=== TASK GOAL ===
Below are some entries. Copy each line that holds the string "piece".

--

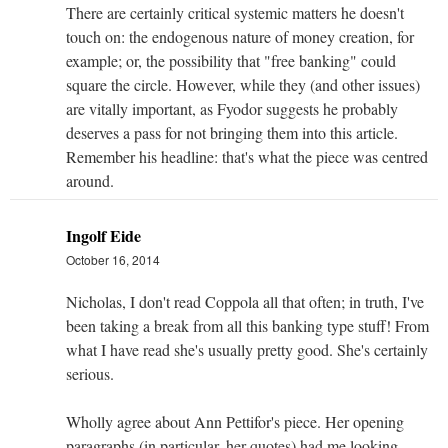
There are certainly critical systemic matters he doesn't
touch on: the endogenous nature of money creation, for
example; or, the possibility that "free banking" could
square the circle. However, while they (and other issues)
are vitally important, as Fyodor suggests he probably
deserves a pass for not bringing them into this article.
Remember his headline: that's what the piece was centred
around.
Ingolf Eide
October 16, 2014
Nicholas, I don't read Coppola all that often; in truth, I've
been taking a break from all this banking type stuff! From
what I have read she's usually pretty good. She's certainly
serious.
Wholly agree about Ann Pettifor's piece. Her opening
paragraphs (in particular, her quotes) had me looking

--

=== FINISHED EXERCISE ===
Remember his headline: that's what the piece was centred
Wholly agree about Ann Pettifor's piece. Her opening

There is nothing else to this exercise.